Is f Integrable? A Proof Using Density of Rationals and Irrationals

[snipez90]

Homework Statement

Let f(x) = 0, if x is rational; 2 + x, if x is irrational, for all x in [0,1]. Show that f is not integrable

Homework Equations

density of rationals/irrationals, equation for L(f,P) and U(f,P), Darboux Integrability criterion

The Attempt at a Solution

L(f,P) = 0 because on any subinterval formed from two consecutive points in the partition of [0,1], there exists a rational x.

For U(f,P), I was thinking that I could just pick any irrational x so that sup{ f(x): x is an element of the subinterval from two consecutive points in the partition of [0,1] } = 2 + x.
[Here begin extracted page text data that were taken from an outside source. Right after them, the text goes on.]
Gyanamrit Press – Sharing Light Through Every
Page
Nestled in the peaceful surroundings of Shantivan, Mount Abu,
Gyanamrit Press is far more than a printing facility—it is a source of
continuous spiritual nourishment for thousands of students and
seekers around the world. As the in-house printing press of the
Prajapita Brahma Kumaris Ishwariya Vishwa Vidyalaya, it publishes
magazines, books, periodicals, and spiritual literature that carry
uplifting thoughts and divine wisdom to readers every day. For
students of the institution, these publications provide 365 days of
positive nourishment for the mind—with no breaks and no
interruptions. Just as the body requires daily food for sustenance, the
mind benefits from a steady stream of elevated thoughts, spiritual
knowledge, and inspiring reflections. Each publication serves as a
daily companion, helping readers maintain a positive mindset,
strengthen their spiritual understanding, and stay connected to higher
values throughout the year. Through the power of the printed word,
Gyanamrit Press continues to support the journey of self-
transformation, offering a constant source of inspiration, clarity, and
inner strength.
Then note that since $$2+x \geq 2$$, $$U(f,P) \geq 2(b-a) > 0$$ so that

$$sup {L(f,P)} \neq inf {U(f,P)}$$

I left a few steps in demonstrating U(f,P) > 0 but is this a good approach?

 

[Dick]

Sort of. 2+x>=2. x<=1. Can you show any U(f,P)>=2 and any L(f,P)<=1?

 

[snipez90]

Hmm I was really lax about the bounds. U(f,P) >= 2(b-a) = 2. L(f,P) = 0, no matter what, I think, so L(f,P) is certainly <= 1.

As for U(f,P), could I just say that 2+x >= 2 for any x in [0,1] so that U(f,P) >= 2*SUMMATION{bunch of points that cancel out to give b -a}?

 

[Dick]

Sure U(f,P)>=2, but why do you think L(f,P)=0? Take the partition P of the intervals [0,1/2] and [1/2,1]. Then L(f,P)=1/4, I think.

 

[snipez90]

Sorry, here's my reasoning. The definition of L(f,P) is the summation of a bunch of products, each of which is of the form m*(d-c), where d and c are consecutive points in the partition and c < d. The quantity m is equal to inf{f(x) : c <= x <= d}. But assuming the density of the rationals, the quantity m will always be 0. Therefore, the summation of these products will yield 0 as well.

 

[Dick]

Oooops. Right. I misread the problem. Somehow I read it as f(x)=x for x rational instead of f(x)=0. So, yes, L(f,P)=0, U(f,P)>=2.

 

[snipez90]

Haha ok. Actually when you suggested x <= 1 I thought to myself did I put x instead of 0? Thanks for your help though. Especially in noting that it's probably a good idea to use the best bounds possible (I sometimes forget that b and a are given endpoints and leave b-a as b-a).